[This article belongs to Volume - 58, Issue - 01]
Gongcheng Kexue Yu Jishu/Advanced Engineering Science
Journal ID : AES-17-02-2026-913

Title : Unsupervised Machine Learning Approaches for Anomaly Detection in Large-Scale Data Systems
Sonali Kothari,

Abstract : The fast growth in the scale of large-scale data systems in sectors like cybersecurity, finance, healthcare, and industrial surveillance has enhanced the necessity of powerful anomaly detecting methods that can operate without indicated data. This paper explores the use of unsupervised machine learning to detect anomalies in high-dimensional and large-scale unhomogeneous data. Four exemplary algorithms, namely: Isolation Forest, One-Class Support Vector Machine (OC-SVM), Local Outlier Factor (LOF) and Autoencoder neural networks were evaluated systematically on several large-scale datasets with network traffic, transactional and sensor records. The experimental findings proved that deep learning-based Autoencoders had a top overall detection performance with an average precision of 93.6, recall of 90.8, F1-score of 92.2, and AUC of 0.96, which showed they were most effective in identifying non-linear patterns involving complex physiological behavior. The Isolation Forest was also particularly well performing obtaining an F1-score of 89.8% with much lower training time (71 seconds on 500k records) and much lower detection latency (1.8 ms per instance), which was similar to real time applications.

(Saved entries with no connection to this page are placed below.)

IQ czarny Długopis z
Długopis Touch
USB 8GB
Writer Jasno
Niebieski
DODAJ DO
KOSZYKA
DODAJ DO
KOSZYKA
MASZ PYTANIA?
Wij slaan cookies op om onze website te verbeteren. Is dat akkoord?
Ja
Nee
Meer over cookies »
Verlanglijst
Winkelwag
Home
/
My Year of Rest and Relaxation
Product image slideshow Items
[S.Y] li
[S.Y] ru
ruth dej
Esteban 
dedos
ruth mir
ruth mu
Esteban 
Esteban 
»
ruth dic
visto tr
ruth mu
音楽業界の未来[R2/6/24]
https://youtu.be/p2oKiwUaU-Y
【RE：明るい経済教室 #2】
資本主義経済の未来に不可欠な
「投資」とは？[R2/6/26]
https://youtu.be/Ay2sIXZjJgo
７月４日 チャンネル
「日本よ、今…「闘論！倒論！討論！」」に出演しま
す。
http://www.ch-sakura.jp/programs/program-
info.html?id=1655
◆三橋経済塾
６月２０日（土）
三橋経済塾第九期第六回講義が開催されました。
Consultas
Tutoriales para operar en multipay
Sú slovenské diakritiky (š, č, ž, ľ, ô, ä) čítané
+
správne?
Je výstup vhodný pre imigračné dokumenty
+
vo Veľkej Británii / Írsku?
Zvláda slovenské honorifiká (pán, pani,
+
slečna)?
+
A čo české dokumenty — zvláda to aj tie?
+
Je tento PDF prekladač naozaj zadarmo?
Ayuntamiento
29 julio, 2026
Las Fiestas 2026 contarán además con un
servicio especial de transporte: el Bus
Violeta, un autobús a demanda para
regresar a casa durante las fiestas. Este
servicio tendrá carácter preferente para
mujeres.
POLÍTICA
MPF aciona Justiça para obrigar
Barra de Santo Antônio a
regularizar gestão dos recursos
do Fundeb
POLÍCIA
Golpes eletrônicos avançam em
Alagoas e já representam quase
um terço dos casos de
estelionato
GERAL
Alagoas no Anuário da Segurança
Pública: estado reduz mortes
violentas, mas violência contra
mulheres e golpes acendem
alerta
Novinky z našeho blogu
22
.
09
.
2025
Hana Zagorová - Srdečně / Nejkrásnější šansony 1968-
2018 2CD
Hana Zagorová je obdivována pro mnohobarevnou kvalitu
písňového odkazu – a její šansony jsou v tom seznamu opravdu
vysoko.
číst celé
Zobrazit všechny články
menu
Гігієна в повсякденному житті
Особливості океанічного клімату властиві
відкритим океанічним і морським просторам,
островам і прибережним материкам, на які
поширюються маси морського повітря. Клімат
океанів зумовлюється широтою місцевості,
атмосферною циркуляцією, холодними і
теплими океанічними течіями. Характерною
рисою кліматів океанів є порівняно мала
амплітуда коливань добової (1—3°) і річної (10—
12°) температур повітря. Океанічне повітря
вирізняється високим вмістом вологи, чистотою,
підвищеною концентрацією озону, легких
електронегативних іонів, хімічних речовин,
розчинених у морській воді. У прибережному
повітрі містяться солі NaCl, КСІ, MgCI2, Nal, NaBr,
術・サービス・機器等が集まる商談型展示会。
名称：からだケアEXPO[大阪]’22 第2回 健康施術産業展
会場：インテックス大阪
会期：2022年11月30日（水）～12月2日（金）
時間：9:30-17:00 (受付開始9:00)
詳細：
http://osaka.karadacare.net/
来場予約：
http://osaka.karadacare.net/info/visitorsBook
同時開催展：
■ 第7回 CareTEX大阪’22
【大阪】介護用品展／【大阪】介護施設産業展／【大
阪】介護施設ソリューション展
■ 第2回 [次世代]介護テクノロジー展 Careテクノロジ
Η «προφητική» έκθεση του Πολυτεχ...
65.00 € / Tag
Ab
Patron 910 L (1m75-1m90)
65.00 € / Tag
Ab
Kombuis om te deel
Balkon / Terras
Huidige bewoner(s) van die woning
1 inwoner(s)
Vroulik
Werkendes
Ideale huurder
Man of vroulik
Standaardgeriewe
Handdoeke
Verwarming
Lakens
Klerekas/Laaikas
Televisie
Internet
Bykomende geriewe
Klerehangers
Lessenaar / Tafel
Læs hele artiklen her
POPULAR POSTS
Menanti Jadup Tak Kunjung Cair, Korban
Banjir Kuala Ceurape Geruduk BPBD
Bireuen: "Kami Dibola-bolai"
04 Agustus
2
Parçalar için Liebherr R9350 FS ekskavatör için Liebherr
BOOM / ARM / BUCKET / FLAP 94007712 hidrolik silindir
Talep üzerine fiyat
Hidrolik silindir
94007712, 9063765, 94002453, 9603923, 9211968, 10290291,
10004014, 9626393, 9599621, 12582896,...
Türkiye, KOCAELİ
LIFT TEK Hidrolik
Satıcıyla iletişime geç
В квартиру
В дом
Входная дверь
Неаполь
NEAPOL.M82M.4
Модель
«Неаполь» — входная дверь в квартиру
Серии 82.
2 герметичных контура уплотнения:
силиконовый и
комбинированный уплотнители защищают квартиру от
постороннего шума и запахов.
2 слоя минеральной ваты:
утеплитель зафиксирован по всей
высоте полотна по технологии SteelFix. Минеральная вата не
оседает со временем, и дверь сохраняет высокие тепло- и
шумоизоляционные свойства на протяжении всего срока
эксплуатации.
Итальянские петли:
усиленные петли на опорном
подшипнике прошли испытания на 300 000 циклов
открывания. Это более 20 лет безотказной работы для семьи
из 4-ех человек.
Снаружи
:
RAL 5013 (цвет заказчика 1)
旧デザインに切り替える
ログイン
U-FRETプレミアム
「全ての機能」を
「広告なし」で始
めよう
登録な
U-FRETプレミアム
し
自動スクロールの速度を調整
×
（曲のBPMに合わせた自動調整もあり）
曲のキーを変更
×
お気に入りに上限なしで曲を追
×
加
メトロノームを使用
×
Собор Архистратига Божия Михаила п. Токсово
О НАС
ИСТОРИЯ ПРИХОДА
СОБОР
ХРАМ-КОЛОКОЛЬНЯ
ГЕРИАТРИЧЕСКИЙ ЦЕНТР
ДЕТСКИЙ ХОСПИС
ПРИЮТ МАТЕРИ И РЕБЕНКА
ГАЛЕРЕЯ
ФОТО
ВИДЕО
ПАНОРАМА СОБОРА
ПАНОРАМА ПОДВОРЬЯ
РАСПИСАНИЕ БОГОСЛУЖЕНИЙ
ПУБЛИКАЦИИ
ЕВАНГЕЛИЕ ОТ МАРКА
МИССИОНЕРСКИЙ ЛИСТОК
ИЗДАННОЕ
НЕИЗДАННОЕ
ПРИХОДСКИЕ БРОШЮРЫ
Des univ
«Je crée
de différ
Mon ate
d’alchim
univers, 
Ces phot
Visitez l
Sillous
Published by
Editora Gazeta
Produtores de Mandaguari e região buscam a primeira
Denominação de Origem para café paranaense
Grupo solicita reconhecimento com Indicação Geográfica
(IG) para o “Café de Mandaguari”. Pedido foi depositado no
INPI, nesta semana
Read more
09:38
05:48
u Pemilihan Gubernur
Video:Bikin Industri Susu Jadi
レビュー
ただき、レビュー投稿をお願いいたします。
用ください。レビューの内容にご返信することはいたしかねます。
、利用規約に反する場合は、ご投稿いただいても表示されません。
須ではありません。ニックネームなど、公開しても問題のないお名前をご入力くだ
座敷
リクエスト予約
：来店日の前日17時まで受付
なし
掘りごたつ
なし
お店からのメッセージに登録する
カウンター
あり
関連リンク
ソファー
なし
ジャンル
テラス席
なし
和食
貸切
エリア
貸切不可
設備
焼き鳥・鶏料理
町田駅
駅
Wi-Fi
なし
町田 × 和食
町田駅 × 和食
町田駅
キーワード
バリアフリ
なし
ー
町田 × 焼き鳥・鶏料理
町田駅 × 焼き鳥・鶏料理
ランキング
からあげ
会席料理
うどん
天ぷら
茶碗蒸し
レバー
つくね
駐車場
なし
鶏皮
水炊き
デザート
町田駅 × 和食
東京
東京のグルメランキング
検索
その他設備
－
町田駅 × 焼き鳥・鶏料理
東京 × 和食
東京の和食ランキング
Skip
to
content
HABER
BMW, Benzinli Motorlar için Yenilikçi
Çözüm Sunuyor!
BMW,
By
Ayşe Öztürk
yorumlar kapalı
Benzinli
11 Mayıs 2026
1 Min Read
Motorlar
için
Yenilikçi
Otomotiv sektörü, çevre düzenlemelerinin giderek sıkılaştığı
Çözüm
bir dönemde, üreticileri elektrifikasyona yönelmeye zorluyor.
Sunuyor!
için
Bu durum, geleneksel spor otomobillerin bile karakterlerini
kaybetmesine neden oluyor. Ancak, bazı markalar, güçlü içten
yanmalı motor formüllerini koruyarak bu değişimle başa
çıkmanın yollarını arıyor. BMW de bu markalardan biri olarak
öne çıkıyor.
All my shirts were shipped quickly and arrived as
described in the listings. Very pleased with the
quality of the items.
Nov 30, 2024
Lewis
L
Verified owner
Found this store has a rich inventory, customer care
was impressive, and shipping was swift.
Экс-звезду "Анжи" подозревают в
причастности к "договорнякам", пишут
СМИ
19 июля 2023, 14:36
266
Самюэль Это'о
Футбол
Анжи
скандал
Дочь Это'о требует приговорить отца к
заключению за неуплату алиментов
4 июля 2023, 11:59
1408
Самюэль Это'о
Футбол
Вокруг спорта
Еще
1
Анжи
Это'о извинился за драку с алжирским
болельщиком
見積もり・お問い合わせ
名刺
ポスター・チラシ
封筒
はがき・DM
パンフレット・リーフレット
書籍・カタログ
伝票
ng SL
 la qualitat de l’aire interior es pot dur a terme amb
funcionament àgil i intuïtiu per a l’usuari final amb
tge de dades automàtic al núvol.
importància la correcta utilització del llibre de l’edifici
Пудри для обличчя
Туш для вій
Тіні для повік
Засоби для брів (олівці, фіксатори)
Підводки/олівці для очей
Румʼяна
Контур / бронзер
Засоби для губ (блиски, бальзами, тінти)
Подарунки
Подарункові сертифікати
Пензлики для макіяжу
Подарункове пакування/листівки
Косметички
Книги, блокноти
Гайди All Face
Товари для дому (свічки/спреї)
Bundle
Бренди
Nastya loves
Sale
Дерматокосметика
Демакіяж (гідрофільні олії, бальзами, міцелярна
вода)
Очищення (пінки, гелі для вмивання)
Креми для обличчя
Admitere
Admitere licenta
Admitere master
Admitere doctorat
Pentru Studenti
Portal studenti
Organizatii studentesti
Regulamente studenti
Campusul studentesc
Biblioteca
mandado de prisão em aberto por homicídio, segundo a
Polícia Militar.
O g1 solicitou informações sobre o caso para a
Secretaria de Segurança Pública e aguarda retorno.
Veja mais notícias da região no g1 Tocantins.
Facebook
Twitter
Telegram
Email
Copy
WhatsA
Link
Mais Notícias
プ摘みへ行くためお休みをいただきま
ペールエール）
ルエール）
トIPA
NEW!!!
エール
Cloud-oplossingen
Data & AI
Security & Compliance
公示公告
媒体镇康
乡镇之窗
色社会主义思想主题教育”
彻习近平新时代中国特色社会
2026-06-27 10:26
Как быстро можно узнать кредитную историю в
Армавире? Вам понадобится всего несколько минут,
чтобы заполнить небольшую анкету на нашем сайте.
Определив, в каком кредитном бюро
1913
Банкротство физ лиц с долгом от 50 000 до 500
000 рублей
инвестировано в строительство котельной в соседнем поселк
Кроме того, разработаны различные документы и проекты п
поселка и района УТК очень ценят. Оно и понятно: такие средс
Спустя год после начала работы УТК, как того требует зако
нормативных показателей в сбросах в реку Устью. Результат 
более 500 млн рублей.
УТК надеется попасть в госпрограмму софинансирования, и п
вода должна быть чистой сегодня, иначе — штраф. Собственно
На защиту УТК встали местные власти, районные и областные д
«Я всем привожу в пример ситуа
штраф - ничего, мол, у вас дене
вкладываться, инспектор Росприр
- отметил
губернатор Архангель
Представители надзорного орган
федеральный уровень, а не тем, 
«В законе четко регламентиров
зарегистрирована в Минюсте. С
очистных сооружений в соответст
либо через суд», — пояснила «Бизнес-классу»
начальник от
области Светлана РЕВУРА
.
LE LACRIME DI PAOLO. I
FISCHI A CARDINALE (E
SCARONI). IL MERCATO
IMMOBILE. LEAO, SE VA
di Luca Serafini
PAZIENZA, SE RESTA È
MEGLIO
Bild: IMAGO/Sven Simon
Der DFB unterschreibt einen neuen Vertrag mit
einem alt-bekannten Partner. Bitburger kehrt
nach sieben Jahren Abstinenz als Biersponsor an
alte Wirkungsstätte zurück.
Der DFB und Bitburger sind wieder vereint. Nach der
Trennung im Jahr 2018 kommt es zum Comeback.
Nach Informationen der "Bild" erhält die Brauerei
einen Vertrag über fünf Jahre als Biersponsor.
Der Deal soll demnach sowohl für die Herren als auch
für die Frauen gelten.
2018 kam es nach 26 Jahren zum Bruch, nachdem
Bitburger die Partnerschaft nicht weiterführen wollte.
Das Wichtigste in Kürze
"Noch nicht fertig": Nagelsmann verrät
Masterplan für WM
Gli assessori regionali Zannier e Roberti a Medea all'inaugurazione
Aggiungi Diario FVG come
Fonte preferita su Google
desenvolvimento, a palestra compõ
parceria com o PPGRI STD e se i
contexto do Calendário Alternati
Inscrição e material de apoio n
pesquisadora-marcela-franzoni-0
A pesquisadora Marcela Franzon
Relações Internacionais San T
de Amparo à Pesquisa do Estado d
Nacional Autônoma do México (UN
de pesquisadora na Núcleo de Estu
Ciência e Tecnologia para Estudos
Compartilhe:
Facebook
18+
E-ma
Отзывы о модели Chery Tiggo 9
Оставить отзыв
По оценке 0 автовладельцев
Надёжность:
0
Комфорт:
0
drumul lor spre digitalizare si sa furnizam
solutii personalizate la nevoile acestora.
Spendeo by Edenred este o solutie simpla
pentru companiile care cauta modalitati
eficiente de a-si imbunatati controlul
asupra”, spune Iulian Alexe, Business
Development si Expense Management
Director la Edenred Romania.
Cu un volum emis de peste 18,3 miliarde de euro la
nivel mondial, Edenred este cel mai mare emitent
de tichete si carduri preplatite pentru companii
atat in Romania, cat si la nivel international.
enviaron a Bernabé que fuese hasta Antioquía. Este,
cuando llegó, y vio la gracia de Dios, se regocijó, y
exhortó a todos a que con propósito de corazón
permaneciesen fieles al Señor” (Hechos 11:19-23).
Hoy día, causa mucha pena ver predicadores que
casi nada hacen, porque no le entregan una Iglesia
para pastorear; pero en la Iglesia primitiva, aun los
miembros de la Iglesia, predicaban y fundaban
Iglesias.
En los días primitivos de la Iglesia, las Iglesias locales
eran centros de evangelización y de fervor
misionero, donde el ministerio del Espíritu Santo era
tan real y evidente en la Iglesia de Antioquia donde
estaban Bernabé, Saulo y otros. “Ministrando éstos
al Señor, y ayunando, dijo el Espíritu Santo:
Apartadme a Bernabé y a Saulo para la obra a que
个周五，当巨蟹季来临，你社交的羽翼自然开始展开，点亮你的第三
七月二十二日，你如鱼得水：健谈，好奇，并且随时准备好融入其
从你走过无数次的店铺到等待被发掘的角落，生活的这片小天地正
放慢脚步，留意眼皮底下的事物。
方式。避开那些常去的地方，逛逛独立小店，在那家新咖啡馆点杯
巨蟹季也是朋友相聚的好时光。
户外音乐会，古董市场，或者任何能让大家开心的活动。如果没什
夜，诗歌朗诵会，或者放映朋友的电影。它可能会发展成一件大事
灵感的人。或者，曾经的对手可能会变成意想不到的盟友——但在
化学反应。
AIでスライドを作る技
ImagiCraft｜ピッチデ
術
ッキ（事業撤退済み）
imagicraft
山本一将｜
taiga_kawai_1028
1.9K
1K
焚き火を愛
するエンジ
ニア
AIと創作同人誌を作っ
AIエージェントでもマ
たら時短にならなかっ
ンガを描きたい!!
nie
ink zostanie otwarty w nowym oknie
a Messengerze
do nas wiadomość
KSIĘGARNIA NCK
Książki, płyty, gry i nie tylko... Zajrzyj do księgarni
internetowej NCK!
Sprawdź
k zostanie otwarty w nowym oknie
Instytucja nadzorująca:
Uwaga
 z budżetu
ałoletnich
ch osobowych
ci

Conversely, LOF displayed lower scalability and performance breakdown in a high-dimensional environment as well as OC-SVM. The proposed framework is competitive or better with other related work of recent interest and, therefore, can be compared with other comparable studies. On the whole, this study can contribute to practical understanding of the choice of unsupervised techniques of anomaly detection regarding the scale of a system, the nature of collected data, and the limitations of its operation.